**Exercise objective:** In this exercise, print only the lines of the records below from the one with "pour restaurant ?" through the one with "Resynced su PS5?", inclusive. Pictures are not part of the copy.

Segment Start: Provided material

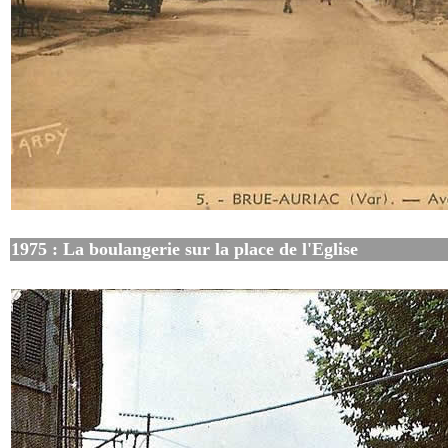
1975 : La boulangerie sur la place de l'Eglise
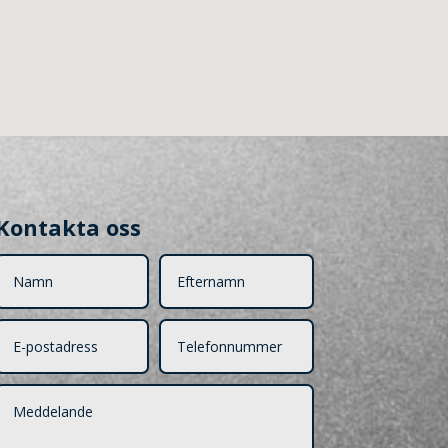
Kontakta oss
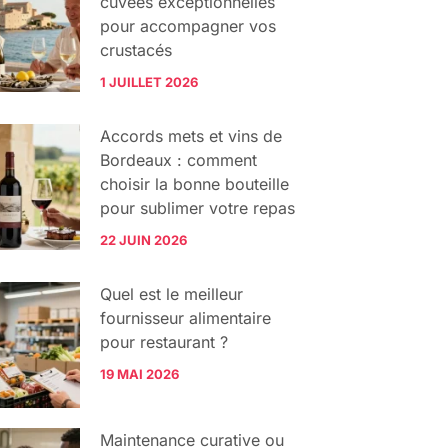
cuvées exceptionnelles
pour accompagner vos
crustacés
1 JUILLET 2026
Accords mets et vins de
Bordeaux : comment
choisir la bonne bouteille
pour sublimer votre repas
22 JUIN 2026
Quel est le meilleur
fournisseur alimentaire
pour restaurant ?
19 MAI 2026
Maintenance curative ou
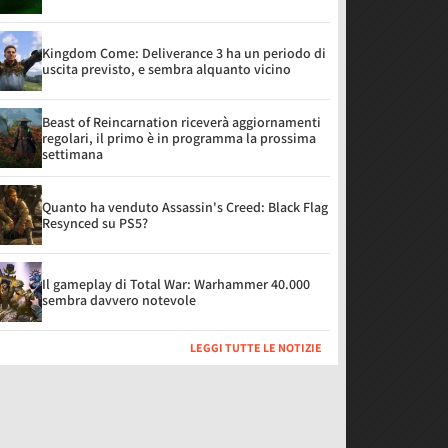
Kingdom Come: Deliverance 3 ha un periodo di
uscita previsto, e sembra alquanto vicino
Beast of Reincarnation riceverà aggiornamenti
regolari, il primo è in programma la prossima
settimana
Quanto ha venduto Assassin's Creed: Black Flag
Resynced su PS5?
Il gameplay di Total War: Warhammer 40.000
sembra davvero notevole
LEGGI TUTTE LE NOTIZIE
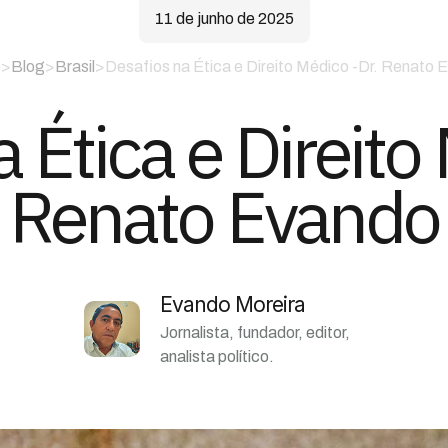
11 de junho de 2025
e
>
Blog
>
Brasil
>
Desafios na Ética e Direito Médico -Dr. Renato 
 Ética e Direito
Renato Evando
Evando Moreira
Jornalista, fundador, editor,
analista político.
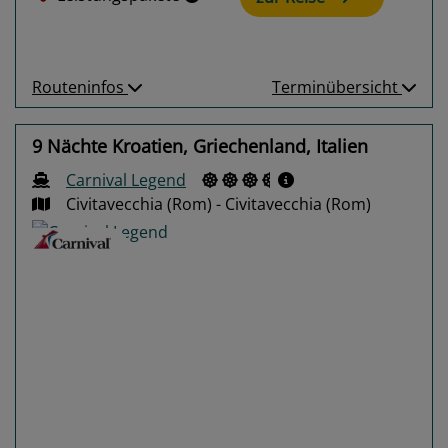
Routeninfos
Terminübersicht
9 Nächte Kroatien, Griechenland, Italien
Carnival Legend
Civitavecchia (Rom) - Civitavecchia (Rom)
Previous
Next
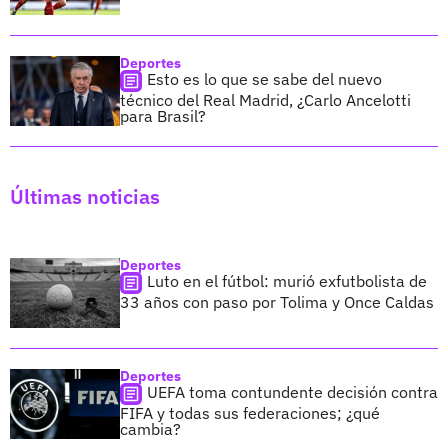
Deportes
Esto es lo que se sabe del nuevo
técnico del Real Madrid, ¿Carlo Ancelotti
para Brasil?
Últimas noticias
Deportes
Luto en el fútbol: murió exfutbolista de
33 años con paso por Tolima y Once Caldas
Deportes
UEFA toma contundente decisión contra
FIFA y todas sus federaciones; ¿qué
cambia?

Segment End: Provided material

**Answer section:**
pour restaurant ?
19 MAI 2026
Maintenance curative ou
Kingdom Come: Deliverance 3 ha un periodo di
uscita previsto, e sembra alquanto vicino
Beast of Reincarnation riceverà aggiornamenti
regolari, il primo è in programma la prossima
settimana
Quanto ha venduto Assassin's Creed: Black Flag
Resynced su PS5?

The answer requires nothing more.